I feel like some may think I sugarcoat our life. I know I am more prone to talk about the great things Olivia is doing and how smart she is and how funny she is.
So, in the spirit of honesty and keeping things ‘real’, I’ll list a few things that others might think of as negative aspects of a child with 5p- syndrome. Forgive me, though, if you find me putting a positive spin even on the less spectacular aspects of our reality. It’s just what I do.
Eating. Tom and I still tend to feed Olivia. Sure, she’s perfectly capable of holding a spoon or fork and getting food from her plate to her mouth but it can take forever and it can be messy. She likes having us feed her, prefers it over feeding herself and so, it’s what we do. It means she tends to eat more at each meal, which is always a plus when you have a child on the smaller side of average. It also means that meals take half as long as they would if we made/let her feed herself. On the bright side, she doesn’t have a feeding tube. She’s never had one and we’re so incredibly lucky in that regard.
Potty training. Olivia still wears a Pull Up at night. She’s fine all day long, pees and poos in the toilet just fine. Sure, she needs one of us to turn on the water in the sink after she’s finished because the water is hard to turn on in our house. But she can turn it off by herself, which, yay.
I don’t know if the night-time thing is a 5p- thing or if it’s just how our family rolls with peeing at night when you’re seven. I was a bed-wetter until I was at least eight years old. My poor mother had to wash sheets a lot when I was a child. They didn’t have Pull Ups when dinosaurs roamed the earth. Alyssa was also older than seven when she finally was able to go Pull Up free. So we have a history of being late nighttime potty bloomers, if you will.
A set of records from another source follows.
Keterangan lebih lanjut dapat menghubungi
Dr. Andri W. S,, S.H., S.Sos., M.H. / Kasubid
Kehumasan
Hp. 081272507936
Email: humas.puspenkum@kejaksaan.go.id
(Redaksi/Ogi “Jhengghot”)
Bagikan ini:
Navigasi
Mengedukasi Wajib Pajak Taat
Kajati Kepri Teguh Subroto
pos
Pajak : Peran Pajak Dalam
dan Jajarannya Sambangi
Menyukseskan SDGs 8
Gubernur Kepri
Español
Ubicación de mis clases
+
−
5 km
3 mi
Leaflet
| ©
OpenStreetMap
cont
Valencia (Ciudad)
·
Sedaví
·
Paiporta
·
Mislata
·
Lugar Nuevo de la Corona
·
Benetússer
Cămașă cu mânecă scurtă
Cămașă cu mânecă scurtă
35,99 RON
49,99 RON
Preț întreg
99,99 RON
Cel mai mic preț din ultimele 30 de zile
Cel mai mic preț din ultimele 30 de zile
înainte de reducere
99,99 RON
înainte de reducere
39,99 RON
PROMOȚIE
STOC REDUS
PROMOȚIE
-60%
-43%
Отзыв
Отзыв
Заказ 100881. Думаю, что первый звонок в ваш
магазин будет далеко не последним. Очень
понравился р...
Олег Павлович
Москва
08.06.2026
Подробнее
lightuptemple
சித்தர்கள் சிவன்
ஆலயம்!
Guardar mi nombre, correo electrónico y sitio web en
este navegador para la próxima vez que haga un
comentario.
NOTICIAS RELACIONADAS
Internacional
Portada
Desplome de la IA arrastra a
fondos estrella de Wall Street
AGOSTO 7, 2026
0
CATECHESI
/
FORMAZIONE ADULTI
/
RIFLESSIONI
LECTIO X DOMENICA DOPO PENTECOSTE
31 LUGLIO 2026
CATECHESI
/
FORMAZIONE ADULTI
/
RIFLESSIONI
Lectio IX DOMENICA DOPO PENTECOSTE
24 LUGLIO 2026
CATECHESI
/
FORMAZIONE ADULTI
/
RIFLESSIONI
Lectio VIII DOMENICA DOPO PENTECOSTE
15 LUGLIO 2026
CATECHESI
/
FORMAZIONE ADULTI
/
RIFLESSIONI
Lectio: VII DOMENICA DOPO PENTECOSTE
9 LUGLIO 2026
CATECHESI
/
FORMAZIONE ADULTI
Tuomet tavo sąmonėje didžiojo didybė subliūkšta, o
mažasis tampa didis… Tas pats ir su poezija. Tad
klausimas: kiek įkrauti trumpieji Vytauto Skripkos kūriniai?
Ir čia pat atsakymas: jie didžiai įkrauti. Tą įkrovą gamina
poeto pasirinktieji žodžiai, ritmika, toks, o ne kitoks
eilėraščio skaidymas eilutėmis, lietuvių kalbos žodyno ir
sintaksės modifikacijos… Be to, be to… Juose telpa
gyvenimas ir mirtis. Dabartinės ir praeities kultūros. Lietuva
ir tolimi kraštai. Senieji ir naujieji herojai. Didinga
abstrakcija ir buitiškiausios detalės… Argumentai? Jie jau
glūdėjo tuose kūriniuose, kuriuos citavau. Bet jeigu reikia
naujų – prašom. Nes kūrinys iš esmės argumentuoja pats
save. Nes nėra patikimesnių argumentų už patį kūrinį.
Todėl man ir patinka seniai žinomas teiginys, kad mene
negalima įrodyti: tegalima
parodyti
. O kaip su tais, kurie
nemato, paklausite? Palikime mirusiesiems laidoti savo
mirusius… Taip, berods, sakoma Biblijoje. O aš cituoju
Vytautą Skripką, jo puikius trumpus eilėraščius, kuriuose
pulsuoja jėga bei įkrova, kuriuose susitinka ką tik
Attention span. Olivia has the attention span of a gnat. Seriously. It can be infuriating when sitting with her doing kindergarten homework. Homework that should take maybe five minutes can run as long as twenty because she’s distracted by everything from a button on her shirt to a dust mite floating past her. She eventually gets it done but only after I’d pulled her back on task over and over and over again.
Sleep. Yes, it’s gotten so much better in the past couple of months. But before that it was horrible. Again, I don’t know if this is a 5p- issue or my own personal brand of stupid parenting mistakes but until the past few weeks, Olivia never, ever consistently slept through the night. She woke up at least twice, often more than that, just to make sure I was nearby. She’s always been fairly easy to get to sleep, just about twenty minutes of back/arm/leg/finger scratching and she’s out. I often wonder if those movies and television shows where parents tuck their kids in, turn off the light and leave the room while their kids are still awake are based in reality and I’m just living a special kind of sleep hell or if maybe more parents/kids are like us, needing special rituals, etc. to get kids to sleep.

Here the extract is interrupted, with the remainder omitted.